“I’m heading somewhere where people are my people.”
Jack Antonoff sets that direction of travel while calling for a renaissance of authenticity on the forthcoming Bleachers album, everyone for ten minutes.
The new record starts by telling an origin story of sorts with songs like “We Should Talk,” in which he references his first bands Outline and Steel Train, as well as the DIY punk spirit that drove those projects. He jumps back to the present moment around track four, “You and Forever," detailing love and marriage with wife Margaret Qualley. But even the songs set in the present are tied to those set in his early years.
Antonoff’s connection to music and playing live has always served as a way for him to communicate and find community. “That’s our church,” Antonoff explained during a recent chat around the new album and the announcement of Bleachers’ next Milwaukee “church service” Sept. 27 at Landmark Credit Union Live.
He sees the need to stand up for this concept even more so in an era when communication has become a commodity. “A lot of life right now is being dictated either by incels, idiots or bots, and that is a pretty dark outlook,” he noted. “We live in this interesting time where we know that, but we’re still connected to it.”

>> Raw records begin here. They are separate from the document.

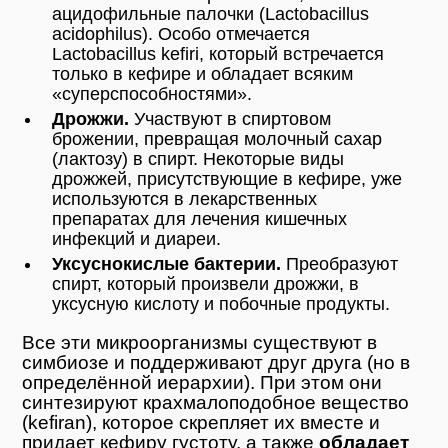
ацидофильные палочки (Lactobacillus
acidophilus). Особо отмечается
Lactobacillus kefiri, который встречается
только в кефире и обладает всяким
«суперспособностями».
Дрожжи.
Участвуют в спиртовом
брожении, превращая молочный сахар
(лактозу) в спирт. Некоторые виды
дрожжей, присутствующие в кефире, уже
используются в лекарственных
препаратах для лечения кишечных
инфекций и диареи.
Уксуснокислые бактерии.
Преобразуют
спирт, который произвели дрожжи, в
уксусную кислоту и побочные продукты.
Все эти микроорганизмы существуют в
симбиозе и поддерживают друг друга (но в
определённой иерархии). При этом они
синтезируют крахмалоподобное вещество
(kefiran), которое скрепляет их вместе и
придает кефиру густоту, а также
обладает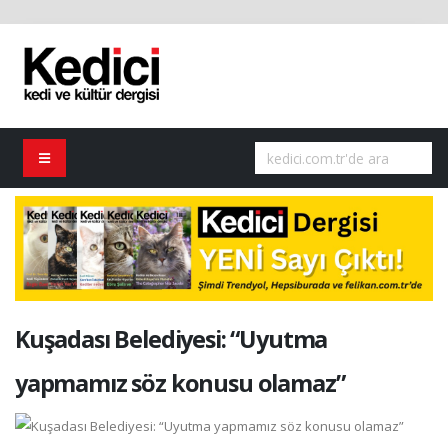
Kuşadası Belediyesi: “Uyutma
yapmamız söz konusu olamaz”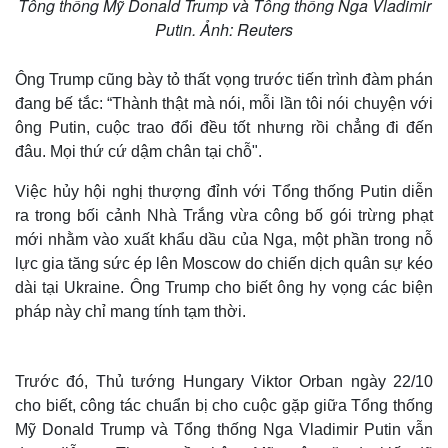
Tổng thống Mỹ Donald Trump và Tổng thống Nga Vladimir
Putin. Ảnh: Reuters
Ông Trump cũng bày tỏ thất vọng trước tiến trình đàm phán
đang bế tắc: “Thành thật mà nói, mỗi lần tôi nói chuyện với
ông Putin, cuộc trao đổi đều tốt nhưng rồi chẳng đi đến
đâu. Mọi thứ cứ dậm chân tại chỗ".
Việc hủy hội nghị thượng đỉnh với Tổng thống Putin diễn
ra trong bối cảnh Nhà Trắng vừa công bố gói trừng phạt
mới nhằm vào xuất khẩu dầu của Nga, một phần trong nỗ
lực gia tăng sức ép lên Moscow do chiến dịch quân sự kéo
dài tại Ukraine. Ông Trump cho biết ông hy vọng các biện
pháp này chỉ mang tính tạm thời.
Trước đó, Thủ tướng Hungary Viktor Orban ngày 22/10
cho biết, công tác chuẩn bị cho cuộc gặp giữa Tổng thống
Mỹ Donald Trump và Tổng thống Nga Vladimir Putin vẫn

Bleachers started as a sort of passion project while he was still focusing on the band Fun. When I mentioned I saw Bleachers in 2014 at Summerfest after the release of debut album Strange Desire, he responded that “we didn’t know if anyone was gonna come.”

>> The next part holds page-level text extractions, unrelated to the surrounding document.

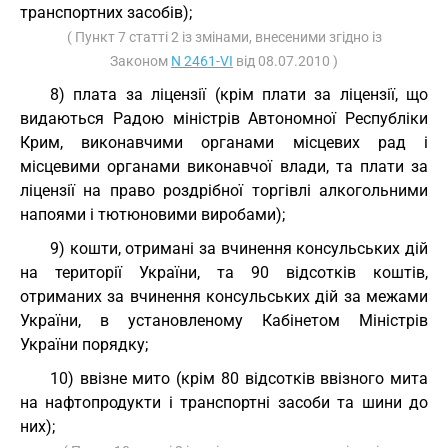
транспортних засобів);
( Пункт 7 статті 2 із змінами, внесеними згідно із
Законом
N 2461-VI
від 08.07.2010 )
8) плата за ліцензії (крім плати за ліцензії, що
видаються Радою міністрів Автономної Республіки
Крим, виконавчими органами місцевих рад і
місцевими органами виконавчої влади, та плати за
ліцензії на право роздрібної торгівлі алкогольними
напоями і тютюновими виробами);
9) кошти, отримані за вчинення консульських дій
на території України, та 90 відсотків коштів,
отриманих за вчинення консульських дій за межами
України, в установленому Кабінетом Міністрів
України порядку;
10) ввізне мито (крім 80 відсотків ввізного мита
на нафтопродукти і транспортні засоби та шини до
них);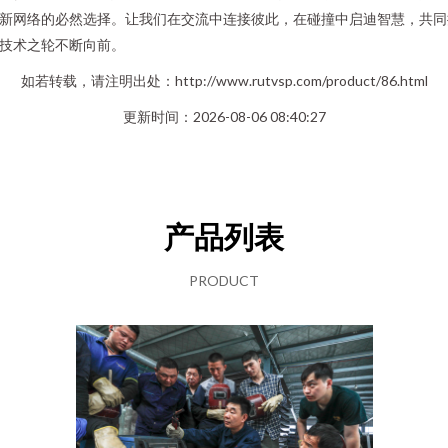
新网络的必然选择。让我们在交流中连接彼此，在碰撞中启迪智慧，共同
技术之轮不断向前。
如若转载，请注明出处：http://www.rutvsp.com/product/86.html
更新时间：2026-08-06 08:40:27
产品列表
PRODUCT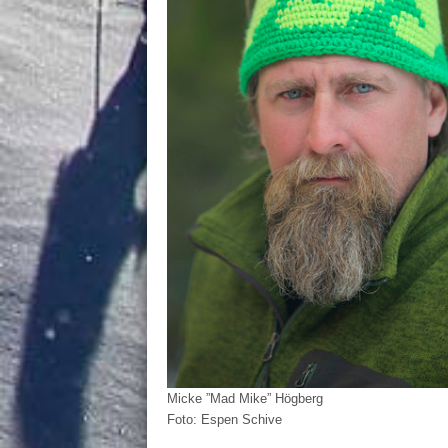
Micke ”Mad Mike” Högberg
Foto: Espen Schive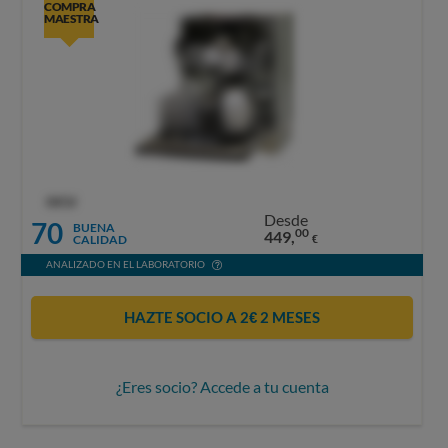
COMPRA
MAESTRA
OCU
Desde
70
BUENA
00
449,
CALIDAD
€
ANALIZADO EN EL LABORATORIO
HAZTE SOCIO A 2€ 2 MESES
¿Eres socio? Accede a tu cuenta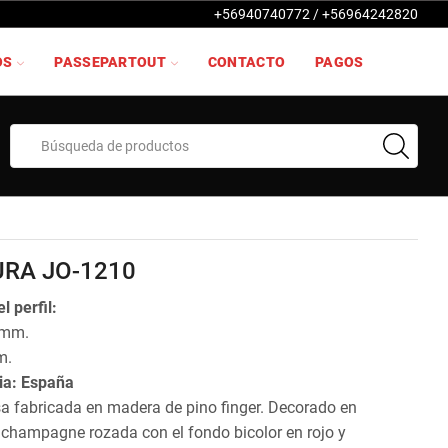
+56940740772 / +56964242820
OS
PASSEPARTOUT
CONTACTO
PAGOS
Search
input
RA JO-1210
l perfil:
 mm.
m.
ia: España
sa fabricada en madera de pino finger. Decorado en
a champagne rozada con el fondo bicolor en rojo y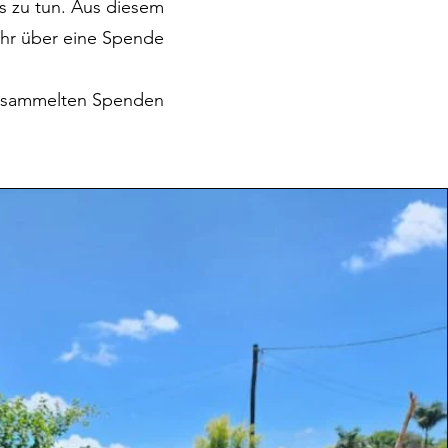
s zu tun. Aus diesem
ehr über eine Spende
 gesammelten Spenden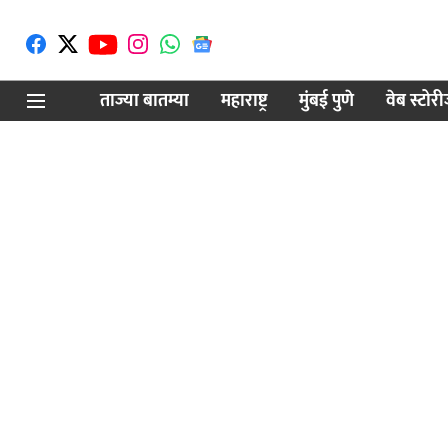
ताज्या बातम्या
महाराष्ट्र
मुंबई पुणे
वेब स्टोर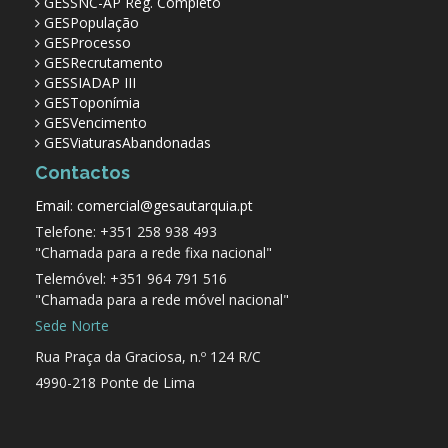
GESSNC-AP Reg. Completo
GESPopulação
GESProcesso
GESRecrutamento
GESSIADAP III
GESToponímia
GESVencimento
GESViaturasAbandonadas
Contactos
Email: comercial@gesautarquia.pt
Telefone: +351 258 938 493
"Chamada para a rede fixa nacional"
Telemóvel: +351 964 791 516
"Chamada para a rede móvel nacional"
Sede Norte
Rua Praça da Graciosa, n.º 124 R/C
4990-218 Ponte de Lima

Oh, they did. In literally one of Bleachers’ first live shows ever, what was then called the UScellular Connection Stage was packed — early proof of the kind of following Antonoff attracts to all of his projects.
He puts faith in Bleachers’ fans because they choose to show up, to experience catharsis and something tangible. On this new album and with every step forward, Antonoff has decided to put his energy toward those who see him for who he really is — someone who isn’t giving the people what they want but offering the listener a real story and sound they might resonate with.
If they don’t? “I’m not a senator. I'm not trying to be for everyone.”
“There’s this distortion in music and art these days where it's like you need to eat everything on the table, you need to flood the zone,” he continued. “It's like, ‘Jesus Christ, how insecure are you people that everyone has to be involved in this thing?’”
The new album is a reminder that in not satisfying everyone, you might find people who are truly satisfied with who you really are. For Antonoff, a good number of those people are back in his home state of New Jersey, where there’s still a sense of hope and optimism.
“You have to dream the things you want to see,” he noted in an interview from nearly 10 years ago. When we spoke, I told him Milwaukee’s a lot like that. It’s a place where you need to create the environment you want to be a part of, and when you bring that environment to fruition, there’s an even greater sense of pride because you’ve done it with your community.
In thinking about everyone for ten minutes, Antonoff said he’s been “only going out there to shoot messages in a bottle to find my people, to dream a thing into existence.” He plays live and continues to create under Bleachers as a way to protest the cynical and stand for what is powerful: truth. Because in 2026, being real is punk.